> **Problem to work on**
For the listing below, print exactly the lines from the line with "cas de perte, il" to the line with "Life Vehicles. Si tratta di un regolamento", both included, and nothing beyond them.

> **Input**
****************************************
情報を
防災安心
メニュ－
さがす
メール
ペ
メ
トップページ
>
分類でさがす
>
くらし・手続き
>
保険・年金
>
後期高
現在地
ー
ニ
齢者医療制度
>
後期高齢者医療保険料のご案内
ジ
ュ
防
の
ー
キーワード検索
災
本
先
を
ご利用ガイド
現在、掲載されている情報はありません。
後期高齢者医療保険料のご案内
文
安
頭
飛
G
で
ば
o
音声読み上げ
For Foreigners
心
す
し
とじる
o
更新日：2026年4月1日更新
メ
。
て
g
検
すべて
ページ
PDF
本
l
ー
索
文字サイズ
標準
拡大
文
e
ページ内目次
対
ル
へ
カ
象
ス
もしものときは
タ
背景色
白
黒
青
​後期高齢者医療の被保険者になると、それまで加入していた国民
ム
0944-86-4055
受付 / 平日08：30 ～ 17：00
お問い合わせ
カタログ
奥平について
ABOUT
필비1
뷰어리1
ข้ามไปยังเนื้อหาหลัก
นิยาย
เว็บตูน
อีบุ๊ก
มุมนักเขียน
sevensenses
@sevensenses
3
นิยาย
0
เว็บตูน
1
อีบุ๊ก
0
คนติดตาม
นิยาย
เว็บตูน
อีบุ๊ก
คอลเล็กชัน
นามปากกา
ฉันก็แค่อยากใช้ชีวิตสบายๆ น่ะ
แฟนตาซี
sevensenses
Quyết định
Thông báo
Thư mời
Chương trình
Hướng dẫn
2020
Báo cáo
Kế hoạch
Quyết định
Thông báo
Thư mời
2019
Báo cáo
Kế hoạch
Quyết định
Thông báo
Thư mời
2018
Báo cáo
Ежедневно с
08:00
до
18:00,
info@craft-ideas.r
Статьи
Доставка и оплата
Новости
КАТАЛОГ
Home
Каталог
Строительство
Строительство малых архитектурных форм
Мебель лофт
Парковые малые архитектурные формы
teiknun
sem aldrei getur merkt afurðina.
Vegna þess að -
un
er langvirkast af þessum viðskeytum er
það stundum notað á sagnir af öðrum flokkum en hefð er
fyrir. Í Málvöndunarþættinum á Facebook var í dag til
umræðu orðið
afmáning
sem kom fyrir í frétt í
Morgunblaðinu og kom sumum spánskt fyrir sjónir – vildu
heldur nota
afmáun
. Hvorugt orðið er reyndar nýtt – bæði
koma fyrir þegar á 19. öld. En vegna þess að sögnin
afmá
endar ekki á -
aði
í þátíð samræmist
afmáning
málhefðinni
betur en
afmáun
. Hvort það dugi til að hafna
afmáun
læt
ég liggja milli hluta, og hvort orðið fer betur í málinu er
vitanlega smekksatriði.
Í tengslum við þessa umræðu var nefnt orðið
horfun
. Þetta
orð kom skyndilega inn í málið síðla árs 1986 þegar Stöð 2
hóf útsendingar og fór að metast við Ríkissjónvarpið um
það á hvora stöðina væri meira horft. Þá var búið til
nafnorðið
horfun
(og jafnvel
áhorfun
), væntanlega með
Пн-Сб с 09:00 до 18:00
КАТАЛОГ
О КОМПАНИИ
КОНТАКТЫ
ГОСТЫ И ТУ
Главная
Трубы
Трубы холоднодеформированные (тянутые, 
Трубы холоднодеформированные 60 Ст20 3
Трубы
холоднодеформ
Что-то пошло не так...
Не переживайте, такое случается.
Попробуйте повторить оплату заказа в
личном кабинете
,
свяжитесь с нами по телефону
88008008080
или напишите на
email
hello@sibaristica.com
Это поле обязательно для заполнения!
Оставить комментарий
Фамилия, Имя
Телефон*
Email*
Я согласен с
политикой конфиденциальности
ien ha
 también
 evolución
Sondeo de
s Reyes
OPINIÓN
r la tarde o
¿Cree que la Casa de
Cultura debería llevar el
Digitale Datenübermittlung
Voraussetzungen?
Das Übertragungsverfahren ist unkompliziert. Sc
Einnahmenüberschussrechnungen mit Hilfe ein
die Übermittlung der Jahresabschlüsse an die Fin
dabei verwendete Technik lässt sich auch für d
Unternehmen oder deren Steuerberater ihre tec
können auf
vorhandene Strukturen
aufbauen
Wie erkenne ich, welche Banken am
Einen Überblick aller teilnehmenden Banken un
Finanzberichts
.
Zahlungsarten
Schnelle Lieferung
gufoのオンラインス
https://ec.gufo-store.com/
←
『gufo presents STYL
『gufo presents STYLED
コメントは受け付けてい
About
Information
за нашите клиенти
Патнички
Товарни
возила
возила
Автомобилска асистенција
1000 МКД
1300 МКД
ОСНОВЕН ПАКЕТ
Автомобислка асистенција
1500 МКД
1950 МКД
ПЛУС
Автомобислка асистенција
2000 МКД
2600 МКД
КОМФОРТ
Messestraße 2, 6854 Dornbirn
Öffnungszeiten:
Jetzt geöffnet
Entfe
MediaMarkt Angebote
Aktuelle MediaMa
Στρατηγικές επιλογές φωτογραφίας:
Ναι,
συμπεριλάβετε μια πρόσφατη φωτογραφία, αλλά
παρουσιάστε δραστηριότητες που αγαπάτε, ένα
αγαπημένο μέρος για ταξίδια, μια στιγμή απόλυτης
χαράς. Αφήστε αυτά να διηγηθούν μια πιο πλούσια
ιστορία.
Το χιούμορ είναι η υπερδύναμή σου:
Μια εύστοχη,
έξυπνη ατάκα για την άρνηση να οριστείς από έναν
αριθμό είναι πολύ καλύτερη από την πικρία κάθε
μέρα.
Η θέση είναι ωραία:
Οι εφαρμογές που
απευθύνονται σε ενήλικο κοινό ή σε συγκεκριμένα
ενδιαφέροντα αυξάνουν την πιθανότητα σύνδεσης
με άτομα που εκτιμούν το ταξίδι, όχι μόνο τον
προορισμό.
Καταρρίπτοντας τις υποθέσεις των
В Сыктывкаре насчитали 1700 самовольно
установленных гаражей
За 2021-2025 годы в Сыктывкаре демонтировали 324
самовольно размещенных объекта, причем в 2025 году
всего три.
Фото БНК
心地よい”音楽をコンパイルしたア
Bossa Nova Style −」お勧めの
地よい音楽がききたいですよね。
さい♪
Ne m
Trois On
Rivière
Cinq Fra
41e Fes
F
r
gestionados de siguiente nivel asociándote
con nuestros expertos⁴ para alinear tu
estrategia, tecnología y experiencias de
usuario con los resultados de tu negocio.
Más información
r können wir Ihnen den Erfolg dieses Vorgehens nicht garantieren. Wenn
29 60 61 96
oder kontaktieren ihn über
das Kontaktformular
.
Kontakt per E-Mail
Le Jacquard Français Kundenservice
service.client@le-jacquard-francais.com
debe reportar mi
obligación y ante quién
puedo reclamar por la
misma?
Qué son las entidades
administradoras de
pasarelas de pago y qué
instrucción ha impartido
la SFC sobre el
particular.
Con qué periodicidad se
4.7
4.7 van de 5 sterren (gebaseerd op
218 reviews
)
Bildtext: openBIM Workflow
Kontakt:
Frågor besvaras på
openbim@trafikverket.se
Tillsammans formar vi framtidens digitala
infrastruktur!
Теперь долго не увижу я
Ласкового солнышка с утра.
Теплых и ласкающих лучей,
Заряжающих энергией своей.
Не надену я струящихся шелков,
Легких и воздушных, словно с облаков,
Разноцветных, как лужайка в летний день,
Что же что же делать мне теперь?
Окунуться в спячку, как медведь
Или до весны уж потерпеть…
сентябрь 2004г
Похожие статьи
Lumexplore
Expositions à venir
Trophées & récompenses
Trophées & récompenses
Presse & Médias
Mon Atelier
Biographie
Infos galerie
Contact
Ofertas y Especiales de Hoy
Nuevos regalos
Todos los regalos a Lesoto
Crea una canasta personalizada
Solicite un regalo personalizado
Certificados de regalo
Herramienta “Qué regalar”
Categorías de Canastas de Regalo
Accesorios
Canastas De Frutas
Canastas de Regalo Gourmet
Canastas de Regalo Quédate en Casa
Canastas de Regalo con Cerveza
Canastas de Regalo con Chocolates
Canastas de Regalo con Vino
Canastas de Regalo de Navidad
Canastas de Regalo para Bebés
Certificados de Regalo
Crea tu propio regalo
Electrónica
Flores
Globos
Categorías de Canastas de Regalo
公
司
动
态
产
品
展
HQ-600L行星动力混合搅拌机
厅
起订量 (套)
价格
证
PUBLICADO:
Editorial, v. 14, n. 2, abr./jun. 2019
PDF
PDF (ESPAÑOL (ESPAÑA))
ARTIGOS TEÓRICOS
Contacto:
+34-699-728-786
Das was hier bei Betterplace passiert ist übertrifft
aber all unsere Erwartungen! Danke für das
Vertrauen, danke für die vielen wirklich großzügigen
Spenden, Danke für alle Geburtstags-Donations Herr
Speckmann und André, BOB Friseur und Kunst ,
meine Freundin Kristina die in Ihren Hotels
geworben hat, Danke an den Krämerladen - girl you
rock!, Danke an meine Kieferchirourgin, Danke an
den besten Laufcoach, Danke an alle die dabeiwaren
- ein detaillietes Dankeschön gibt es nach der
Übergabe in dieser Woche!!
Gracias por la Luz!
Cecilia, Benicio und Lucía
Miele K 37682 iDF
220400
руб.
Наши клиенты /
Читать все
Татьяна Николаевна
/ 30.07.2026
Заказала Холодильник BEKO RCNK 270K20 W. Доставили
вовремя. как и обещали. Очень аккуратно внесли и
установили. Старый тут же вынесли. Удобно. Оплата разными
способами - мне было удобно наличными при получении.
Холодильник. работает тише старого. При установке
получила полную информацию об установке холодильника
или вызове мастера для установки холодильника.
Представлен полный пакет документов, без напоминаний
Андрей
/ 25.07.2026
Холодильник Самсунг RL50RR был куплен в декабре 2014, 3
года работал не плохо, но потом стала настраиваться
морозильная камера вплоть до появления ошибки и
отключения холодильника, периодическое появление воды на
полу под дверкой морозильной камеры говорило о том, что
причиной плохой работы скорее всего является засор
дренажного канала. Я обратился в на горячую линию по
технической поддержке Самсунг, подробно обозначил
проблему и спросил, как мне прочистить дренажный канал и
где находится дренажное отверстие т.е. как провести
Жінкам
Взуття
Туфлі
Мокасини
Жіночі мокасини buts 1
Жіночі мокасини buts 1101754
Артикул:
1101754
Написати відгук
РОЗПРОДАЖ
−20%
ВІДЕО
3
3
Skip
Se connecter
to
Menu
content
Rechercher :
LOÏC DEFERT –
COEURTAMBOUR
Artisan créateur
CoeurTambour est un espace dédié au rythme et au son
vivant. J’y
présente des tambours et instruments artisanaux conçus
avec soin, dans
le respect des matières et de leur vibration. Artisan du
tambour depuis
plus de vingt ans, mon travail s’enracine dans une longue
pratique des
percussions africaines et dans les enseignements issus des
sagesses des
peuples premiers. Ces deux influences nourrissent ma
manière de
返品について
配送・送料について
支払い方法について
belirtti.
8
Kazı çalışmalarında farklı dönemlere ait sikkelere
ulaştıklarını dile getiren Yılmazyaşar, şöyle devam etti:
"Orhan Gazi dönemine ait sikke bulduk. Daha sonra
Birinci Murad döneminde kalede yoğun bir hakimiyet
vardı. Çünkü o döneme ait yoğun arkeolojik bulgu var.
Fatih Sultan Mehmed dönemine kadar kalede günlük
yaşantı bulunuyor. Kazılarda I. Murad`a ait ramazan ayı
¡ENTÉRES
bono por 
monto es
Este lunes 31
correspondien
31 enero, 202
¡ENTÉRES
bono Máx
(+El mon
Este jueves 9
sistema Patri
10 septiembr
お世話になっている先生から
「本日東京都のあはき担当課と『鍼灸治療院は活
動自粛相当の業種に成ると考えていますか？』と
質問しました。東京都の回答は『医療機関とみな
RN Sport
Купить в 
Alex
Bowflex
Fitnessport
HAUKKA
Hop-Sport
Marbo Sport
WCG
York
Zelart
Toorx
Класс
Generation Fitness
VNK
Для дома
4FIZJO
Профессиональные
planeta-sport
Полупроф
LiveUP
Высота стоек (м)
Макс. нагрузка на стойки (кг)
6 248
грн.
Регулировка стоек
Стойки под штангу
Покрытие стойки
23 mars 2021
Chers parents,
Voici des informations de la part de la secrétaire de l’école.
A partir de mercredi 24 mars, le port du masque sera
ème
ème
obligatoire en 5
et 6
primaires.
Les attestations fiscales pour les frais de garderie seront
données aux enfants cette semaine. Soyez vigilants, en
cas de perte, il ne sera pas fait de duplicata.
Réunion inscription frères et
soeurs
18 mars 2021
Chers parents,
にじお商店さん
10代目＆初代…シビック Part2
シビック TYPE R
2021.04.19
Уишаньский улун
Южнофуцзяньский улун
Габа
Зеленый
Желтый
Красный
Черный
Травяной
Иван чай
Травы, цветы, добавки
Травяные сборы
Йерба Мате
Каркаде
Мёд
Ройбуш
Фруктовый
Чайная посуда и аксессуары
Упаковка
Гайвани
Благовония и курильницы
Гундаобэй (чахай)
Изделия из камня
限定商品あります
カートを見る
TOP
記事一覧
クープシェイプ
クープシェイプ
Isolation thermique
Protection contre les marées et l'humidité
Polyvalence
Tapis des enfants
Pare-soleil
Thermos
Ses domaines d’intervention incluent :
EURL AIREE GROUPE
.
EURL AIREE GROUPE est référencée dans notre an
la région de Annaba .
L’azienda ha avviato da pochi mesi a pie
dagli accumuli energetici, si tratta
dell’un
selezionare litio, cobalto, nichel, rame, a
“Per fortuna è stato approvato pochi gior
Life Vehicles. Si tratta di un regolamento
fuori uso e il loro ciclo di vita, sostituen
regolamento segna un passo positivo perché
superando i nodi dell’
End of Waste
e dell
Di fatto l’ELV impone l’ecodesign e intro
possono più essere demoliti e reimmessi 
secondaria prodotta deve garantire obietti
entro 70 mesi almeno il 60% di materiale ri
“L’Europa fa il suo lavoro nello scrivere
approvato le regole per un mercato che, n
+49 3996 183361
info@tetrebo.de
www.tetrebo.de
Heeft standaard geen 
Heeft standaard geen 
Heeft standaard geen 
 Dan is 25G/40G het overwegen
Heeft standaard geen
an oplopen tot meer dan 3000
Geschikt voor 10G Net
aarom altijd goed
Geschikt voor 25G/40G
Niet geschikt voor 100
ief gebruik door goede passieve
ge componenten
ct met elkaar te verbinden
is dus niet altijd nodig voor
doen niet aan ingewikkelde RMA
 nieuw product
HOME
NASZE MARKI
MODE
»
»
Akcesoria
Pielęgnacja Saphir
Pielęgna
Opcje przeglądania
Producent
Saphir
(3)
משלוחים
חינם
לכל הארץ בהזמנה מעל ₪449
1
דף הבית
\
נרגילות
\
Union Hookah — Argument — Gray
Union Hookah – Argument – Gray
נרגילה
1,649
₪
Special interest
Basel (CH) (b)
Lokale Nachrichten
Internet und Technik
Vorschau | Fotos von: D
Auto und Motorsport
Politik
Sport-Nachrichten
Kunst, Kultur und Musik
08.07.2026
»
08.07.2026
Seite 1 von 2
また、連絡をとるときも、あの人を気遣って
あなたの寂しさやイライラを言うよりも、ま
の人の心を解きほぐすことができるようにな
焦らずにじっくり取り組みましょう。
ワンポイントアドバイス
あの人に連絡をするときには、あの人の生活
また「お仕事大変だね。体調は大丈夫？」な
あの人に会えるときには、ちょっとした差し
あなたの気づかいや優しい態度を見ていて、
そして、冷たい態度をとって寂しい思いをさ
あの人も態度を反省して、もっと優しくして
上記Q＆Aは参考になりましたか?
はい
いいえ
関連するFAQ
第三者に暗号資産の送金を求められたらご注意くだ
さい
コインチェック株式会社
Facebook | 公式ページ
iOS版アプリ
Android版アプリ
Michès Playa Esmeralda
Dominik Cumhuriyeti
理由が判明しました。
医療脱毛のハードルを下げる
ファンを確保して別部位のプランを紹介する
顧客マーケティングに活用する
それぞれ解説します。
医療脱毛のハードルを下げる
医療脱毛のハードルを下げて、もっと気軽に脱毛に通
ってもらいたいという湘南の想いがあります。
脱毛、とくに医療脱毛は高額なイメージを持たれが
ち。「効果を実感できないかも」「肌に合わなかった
****************************************
> **Completed exercise**
cas de perte, il ne sera pas fait de duplicata.
Réunion inscription frères et
soeurs
18 mars 2021
Chers parents,
にじお商店さん
10代目＆初代…シビック Part2
シビック TYPE R
2021.04.19
Уишаньский улун
Южнофуцзяньский улун
Габа
Зеленый
Желтый
Красный
Черный
Травяной
Иван чай
Травы, цветы, добавки
Травяные сборы
Йерба Мате
Каркаде
Мёд
Ройбуш
Фруктовый
Чайная посуда и аксессуары
Упаковка
Гайвани
Благовония и курильницы
Гундаобэй (чахай)
Изделия из камня
限定商品あります
カートを見る
TOP
記事一覧
クープシェイプ
クープシェイプ
Isolation thermique
Protection contre les marées et l'humidité
Polyvalence
Tapis des enfants
Pare-soleil
Thermos
Ses domaines d’intervention incluent :
EURL AIREE GROUPE
.
EURL AIREE GROUPE est référencée dans notre an
la région de Annaba .
L’azienda ha avviato da pochi mesi a pie
dagli accumuli energetici, si tratta
dell’un
selezionare litio, cobalto, nichel, rame, a
“Per fortuna è stato approvato pochi gior
Life Vehicles. Si tratta di un regolamento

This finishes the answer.